Just as important as the games for subscription service are the community features, such as customisable avatars, chat, and multiplayer offerings. Here the real-world equivalent would be the fees paid to social organisations such as dining or Rotary clubs.

All subscription-based casual games services also offer free gaming, which partly acts as a teaser for the subscription service. Plenty of free games are usually available, and the non-fee paying gamers are usually monetized through advertising. (The absence of these ads is frequently a key subscriber benefit.)

Subscription typically costs $5-$10 a month. The revenues are shared with the games’ publishers, distributors and/or developers according to the different games’ popularity, by considering the number of times a particular game is loaded over the month, say, or the hours logged playing it.


Advantages

  • Predictable and recurring revenue stream

  • Can monetize gamers who will pay for community features but would never pay for a game download

  • Captive market for other products and services

  • Greater potential for a portal to distinguish itself from competitors with unique content, look-and-feel, and/or community features

  • Potential for more overall revenue from a gamer to be captured by a particular service, as opposed to being spread across several retailers or lost entirely to the casual gaming industry

  • Incremental improvements to community features are more sustainable than focussing on churning new games

Disadvantages
  • Extremely hard to establish

  • Scale issues: a big subscriber base with the associated community benefits is a selling point, but, as that implies, a new or limited subscriber base isn’t an attractive proposition

  • Subscription services can feature exclusive content, which can boost the loyalty of gamers but may restrict the overall earning potential of the game for its developer (though that’s a gamble for that developer to take).

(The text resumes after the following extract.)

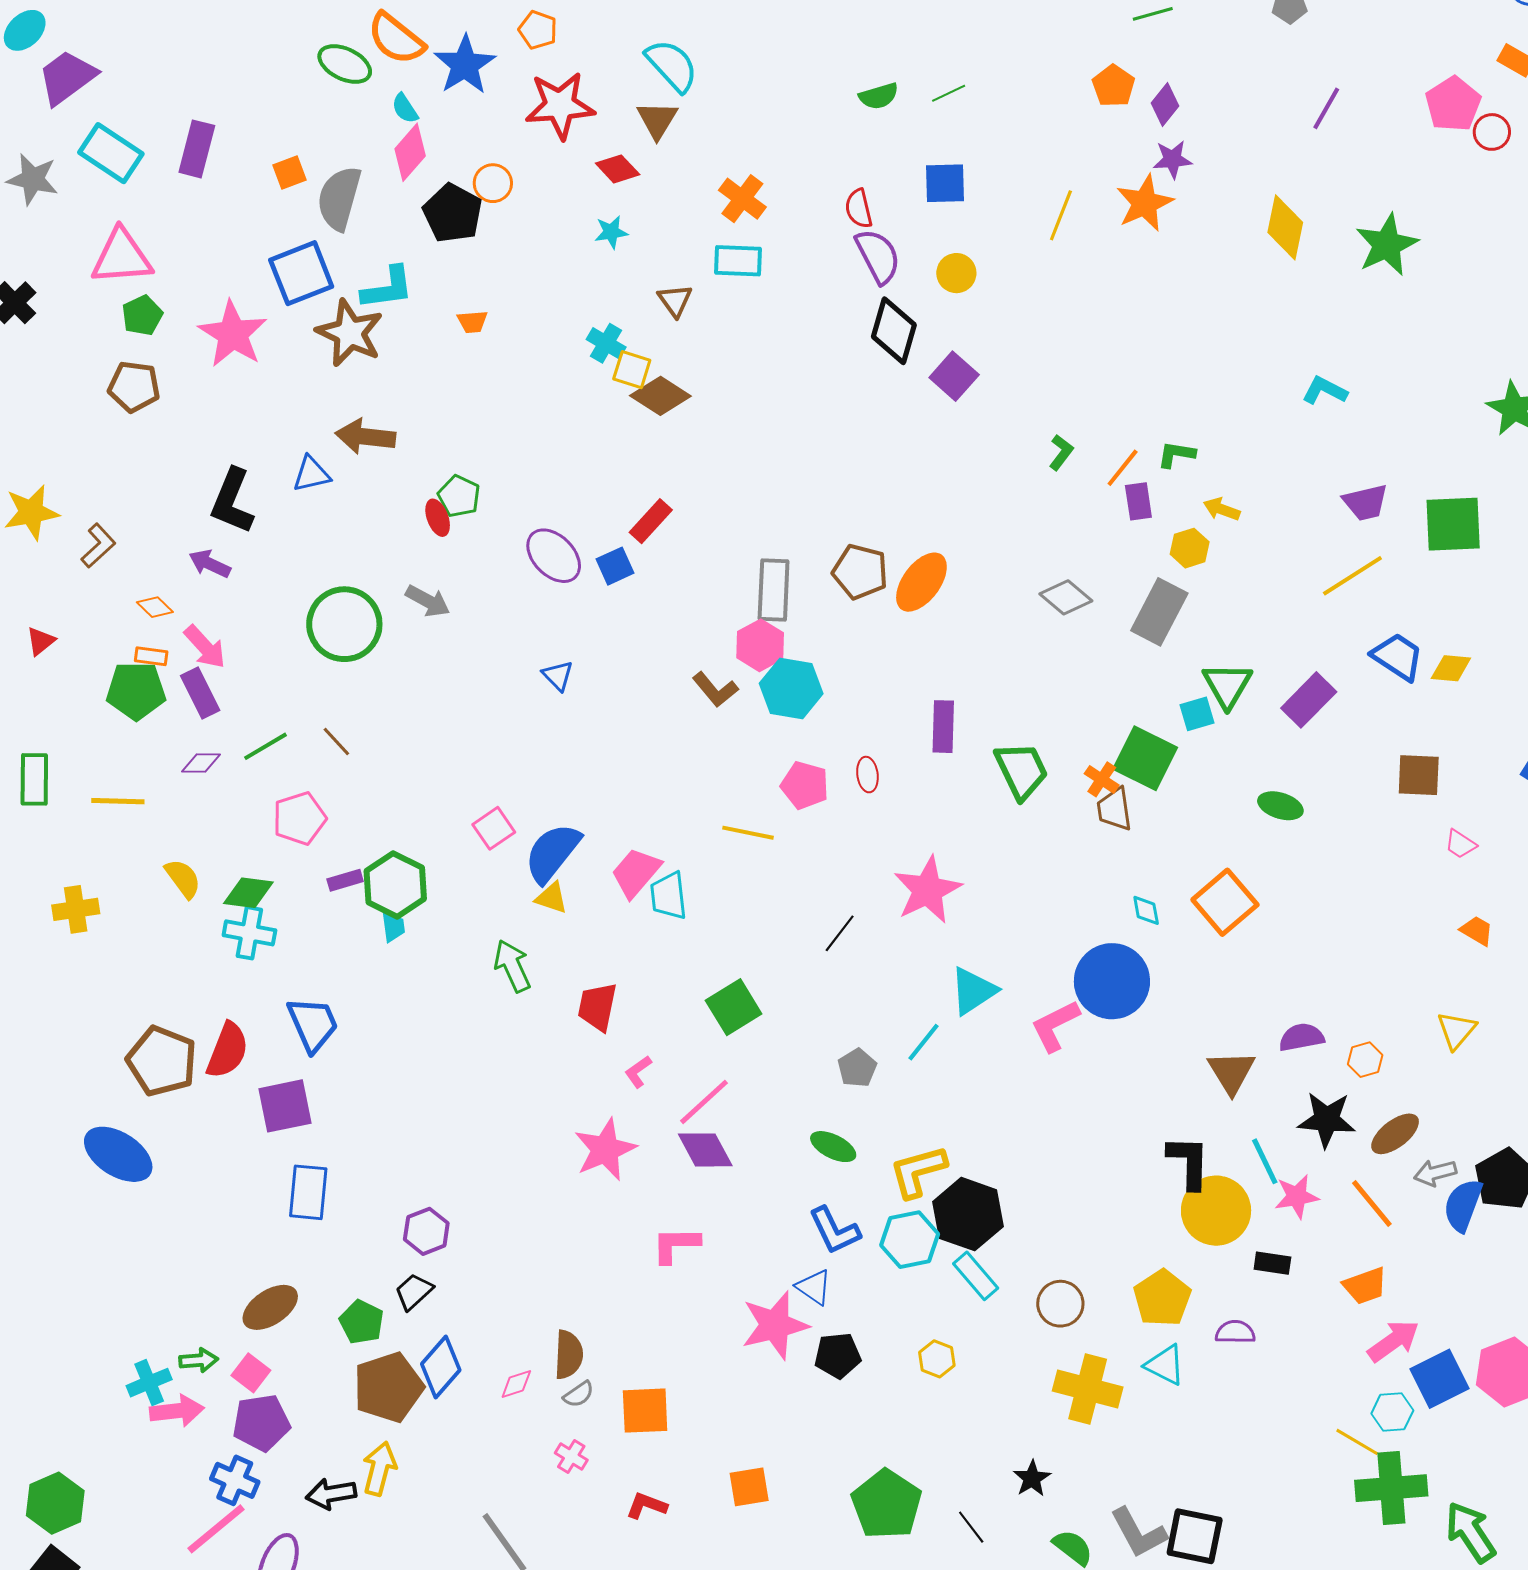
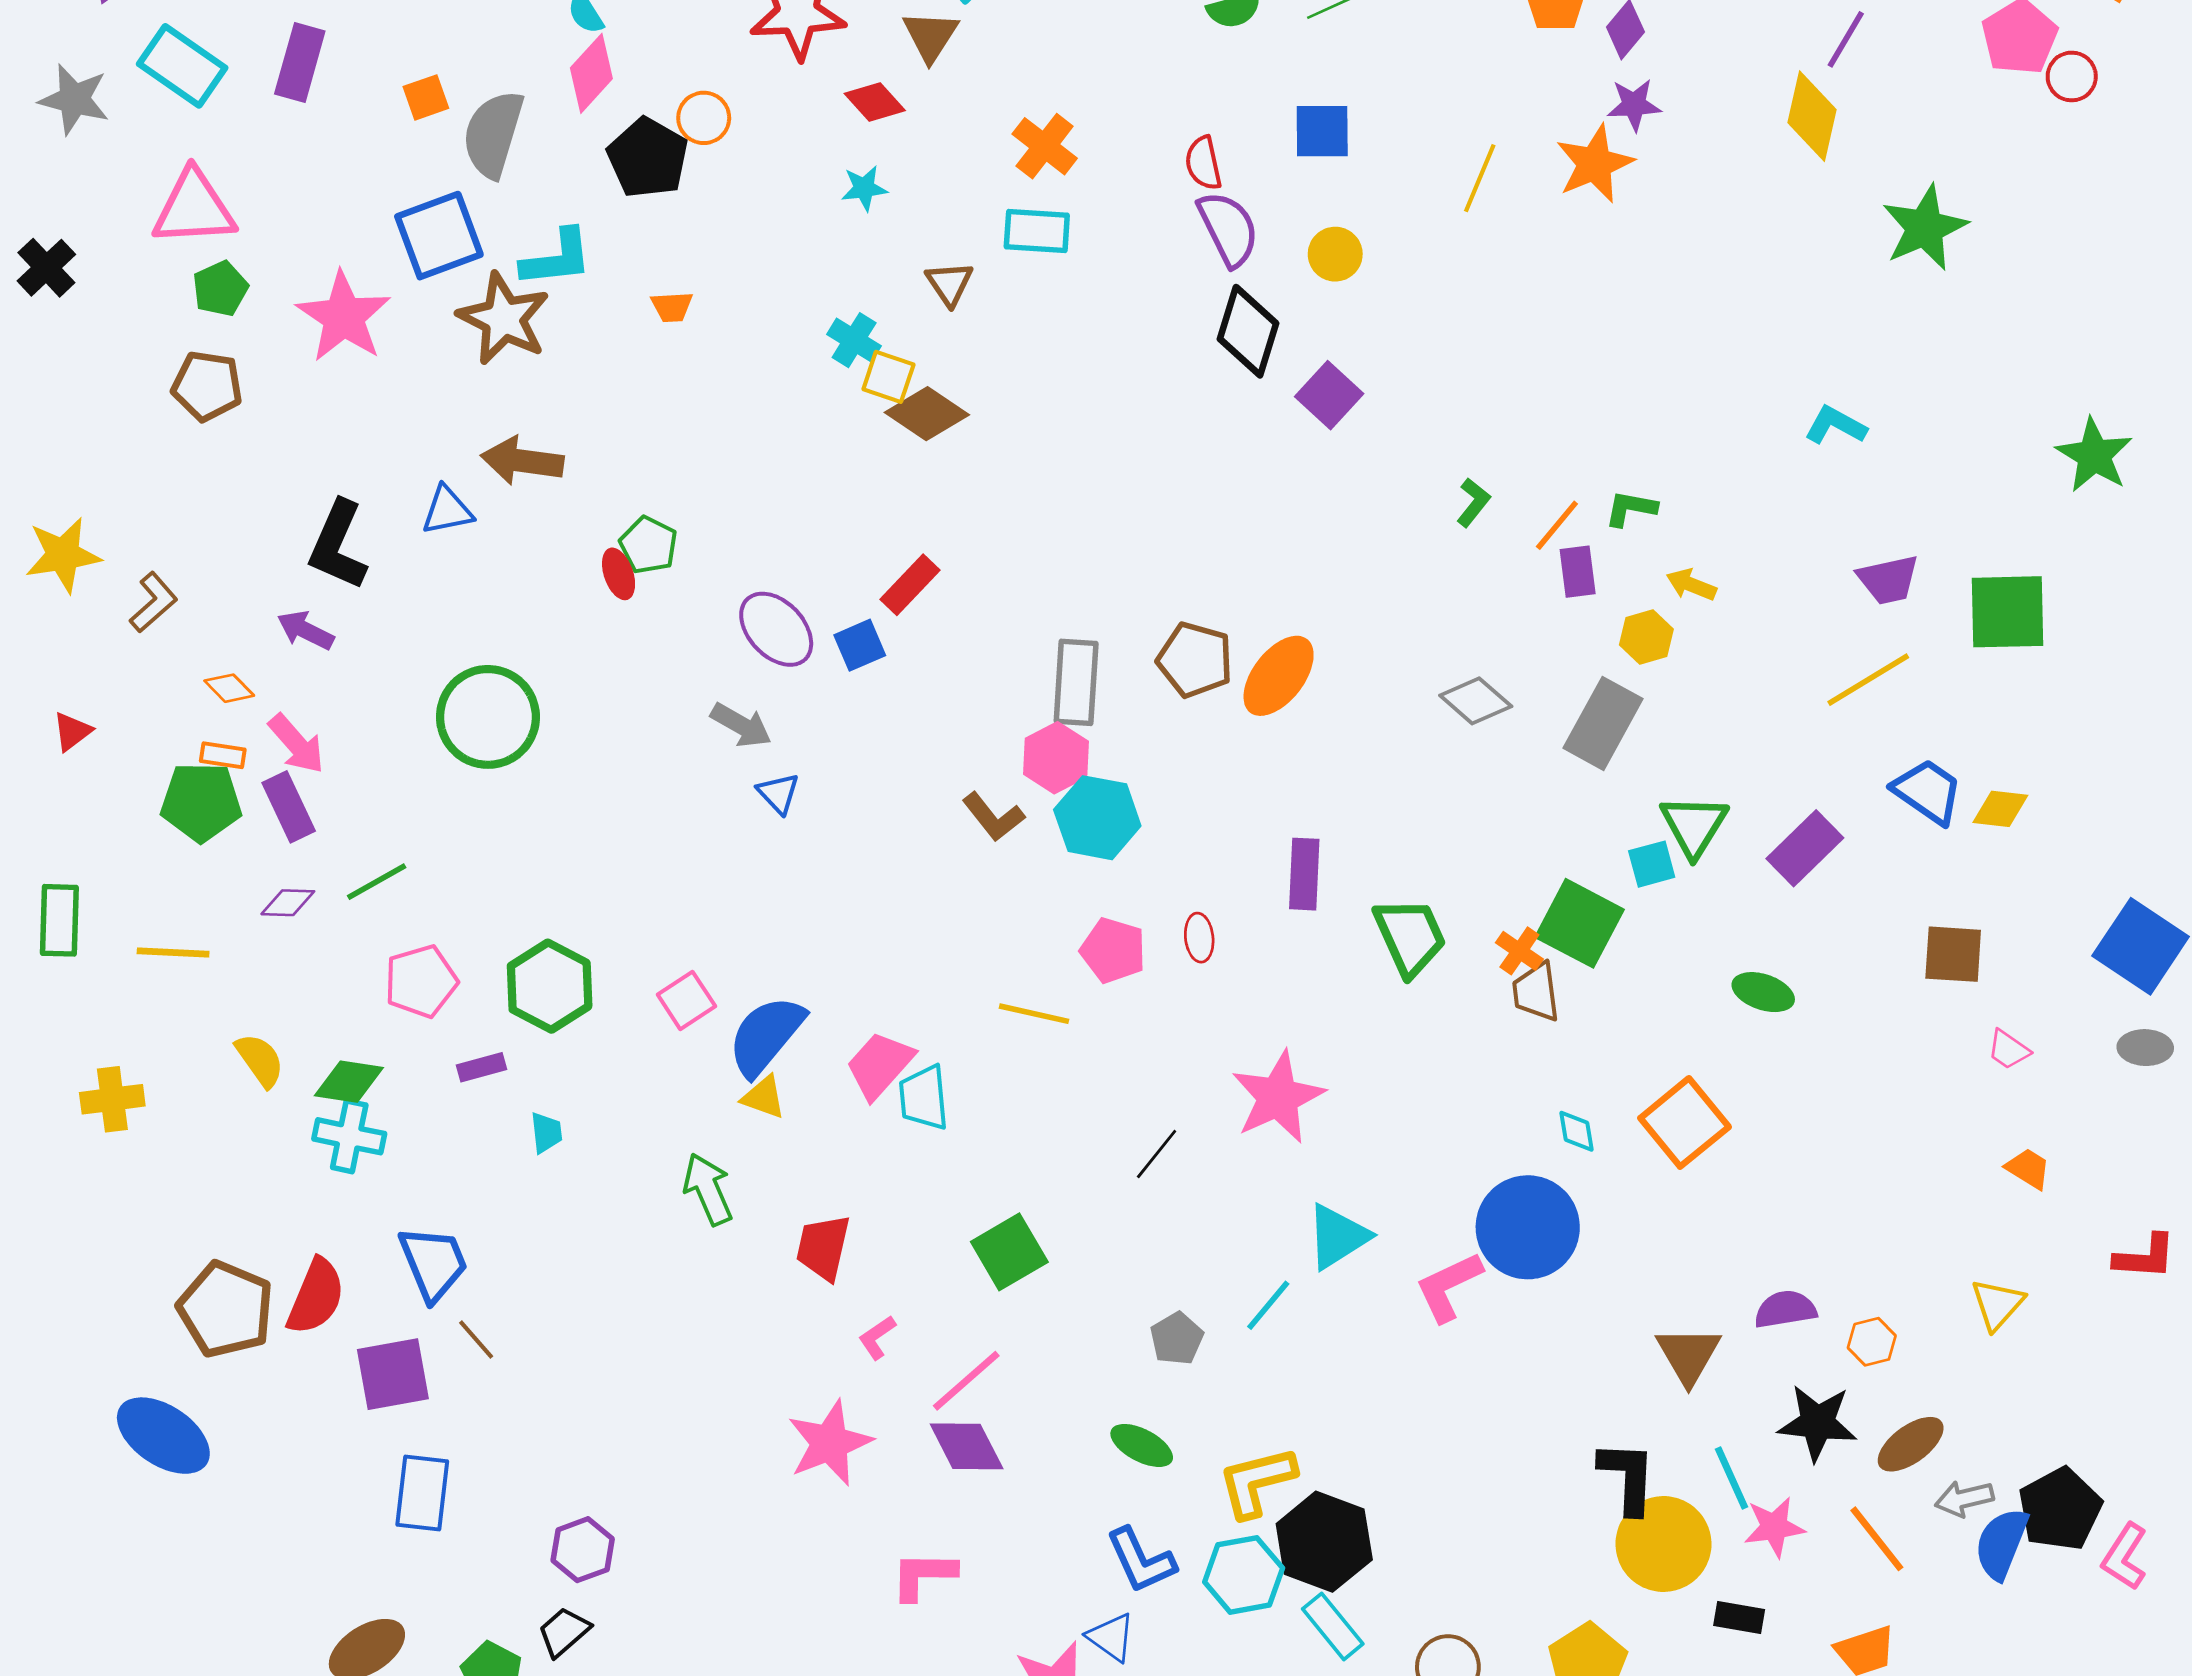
yellow diamond: (1285, 227) -> (1812, 116), moved
gray arrow: (428, 601) -> (741, 725), moved
brown line: (336, 741) -> (476, 1340), moved
green hexagon: (395, 885) -> (550, 986), moved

  • Conflicts of interest can arise between growing an overall user base – including free users – and supporting the premium subscription service, which could drive uncommitted users to rivals

  • Could haemorrhage revenue from gamers who were prepared to pay for Try Before You Buy game downloads by enabling them to sign up to cheaper bulk deals, reducing the overall revenues achievable per gamer

  • Amounts due to publishers and developers are less transparent than in some other models, such as Try Before You Buy or advertising-supported

Future developments
With revenues from the Try Before You Buy model reportedly falling and only so many advertising dollars to go around, any portal would welcome a large subscriber base. However the difficulty of establishing significant revenues from subscriptions cannot be underestimated, with Club Pogo virtually unique in reporting huge numbers, and even its growth seems to be stalling.

The subscription model is least popular with games developers, who believe they see less revenue from their work under a subs-based regime, compared to other business models. One possibility is that this could be flipped, however, with games developers offering their content exclusively via their own subscription channel, focussing on smaller niche audiences with strong community features, and making significantly healthier margins due to the absence of middlemen. This is already being done by some more hardcore browser-based strategy games.

Bottom line
For portals with large audiences and numerous similarly positioned rivals, the subscription-based business model offers the great promise of locked-in consumers who are unlikely to visit (or spend on) other portals and predictable streams. Equally, they’re great value for those oxymoronic-sounding casual gamers who want a constant supply of full downloadable games. They’re not easy to establish, however. Developers argue they’re disadvantaged by subscriptions, though they could risk all on establishing a service for their own content.